Request/discussion: BufferedReader reading using async API while providing sync API
Brunoais
brunoaiss at gmail.com
Fri Oct 28 08:16:46 UTC 2016
I'll try going back to a previous version I worked on which used the
java7's AsynchronousFileChannel and work from there. My small research
shows it can also work with AsynchronousFileChannel mostly without changes.
For now, 1 question:
Is Thread.sleep() a possible way of dealing the block requirements of
read()? Do I need to use LockSupport.park() or something like that?
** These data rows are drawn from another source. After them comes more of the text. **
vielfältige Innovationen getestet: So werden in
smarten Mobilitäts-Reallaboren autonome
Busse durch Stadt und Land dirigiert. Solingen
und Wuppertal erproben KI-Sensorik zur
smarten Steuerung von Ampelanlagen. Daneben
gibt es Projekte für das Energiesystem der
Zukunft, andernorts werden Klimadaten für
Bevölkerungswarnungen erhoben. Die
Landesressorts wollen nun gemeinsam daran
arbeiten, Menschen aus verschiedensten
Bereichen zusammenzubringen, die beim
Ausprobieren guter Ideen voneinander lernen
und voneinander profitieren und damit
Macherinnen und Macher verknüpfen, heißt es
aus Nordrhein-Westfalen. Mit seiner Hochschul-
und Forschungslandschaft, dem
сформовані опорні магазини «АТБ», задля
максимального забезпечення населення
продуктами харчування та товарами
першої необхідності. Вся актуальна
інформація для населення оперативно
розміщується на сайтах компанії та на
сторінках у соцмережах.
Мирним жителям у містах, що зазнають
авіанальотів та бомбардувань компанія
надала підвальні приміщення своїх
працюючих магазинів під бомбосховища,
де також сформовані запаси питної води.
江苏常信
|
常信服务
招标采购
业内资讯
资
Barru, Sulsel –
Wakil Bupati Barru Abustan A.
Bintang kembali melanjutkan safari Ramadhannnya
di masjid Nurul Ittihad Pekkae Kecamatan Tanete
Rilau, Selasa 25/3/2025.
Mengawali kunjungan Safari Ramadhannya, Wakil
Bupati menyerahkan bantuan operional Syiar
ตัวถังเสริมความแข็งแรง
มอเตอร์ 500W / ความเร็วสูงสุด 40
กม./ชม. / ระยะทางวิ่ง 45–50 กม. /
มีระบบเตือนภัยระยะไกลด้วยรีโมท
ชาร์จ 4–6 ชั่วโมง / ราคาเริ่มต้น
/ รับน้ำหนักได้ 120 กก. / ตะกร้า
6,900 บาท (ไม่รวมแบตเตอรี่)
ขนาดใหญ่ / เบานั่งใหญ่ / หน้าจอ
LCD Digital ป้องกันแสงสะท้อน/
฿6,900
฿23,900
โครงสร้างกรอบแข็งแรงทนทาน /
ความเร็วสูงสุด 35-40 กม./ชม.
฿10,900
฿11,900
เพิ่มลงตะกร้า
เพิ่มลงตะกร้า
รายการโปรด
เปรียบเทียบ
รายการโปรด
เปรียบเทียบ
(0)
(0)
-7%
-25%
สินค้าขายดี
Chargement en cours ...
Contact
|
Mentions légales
I'll call back here when it is done.
On 27/10/2016 22:09, David Holmes wrote:
> You might try discussing on net-dev rather than core-libs-dev, to get
> additional historical info related to the io and nio file APIs.
>
> David
>
> On 28/10/2016 5:08 AM, Brunoais wrote:
>> You are right. Even in windows it does not set the flags for async
>> reads. It seems like it is windows itself that does the decision to
>> buffer the contents based on its own heuristics.
>>
>> But... Why? Why won't it be? Why is there no API for it? How am I
>> getting 100% HDD use and faster times when I fake work to delay getting
>> more data and I only have a fluctuating 60-90% (always going up and
>> down) when I use an InputStream?
>> Is it related to how both classes cache and how frequently and how much
>> each one asks for data?
>>
>> I really would prefer not having to read the source code because it
>> takes a real long time T.T.
>>
>> I end up reinstating... And wondering...
>>
>> Why doesn't java provide a single-threaded non-block API for file reads
>> for all OS that support it? I simply cannot find that information no
>> matter how much I search on google, bing, duck duck go... Can any of you
>> point me to whomever knows?
>>
>> On 27/10/2016 14:11, Vitaly Davidovich wrote:
>>> I don't know about Windows specifically, but generally file systems
>>> across major OS's will implement readahead in their IO scheduler when
>>> they detect sequential scans.
>>>
>>> On Linux, you can also strace your test to confirm which syscalls are
>>> emitted (you should be seeing plain read()'s there, with
>>> FileInputStream and FileChannel).
>>>
>>> On Thu, Oct 27, 2016 at 9:06 AM, Brunoais <brunoaiss at gmail.com
>>> <mailto:brunoaiss at gmail.com>> wrote:
>>>
>>> Thanks for the heads up.
>>>
>>> I'll try that later. These tests are still useful then. Meanwhile,
>>> I'll end up also checking how FileChannel queries the OS on
>>> windows. I'm getting 100% HDD reads... Could it be that the OS
>>> reads the file ahead on its own?... Anyway, I'll look into it.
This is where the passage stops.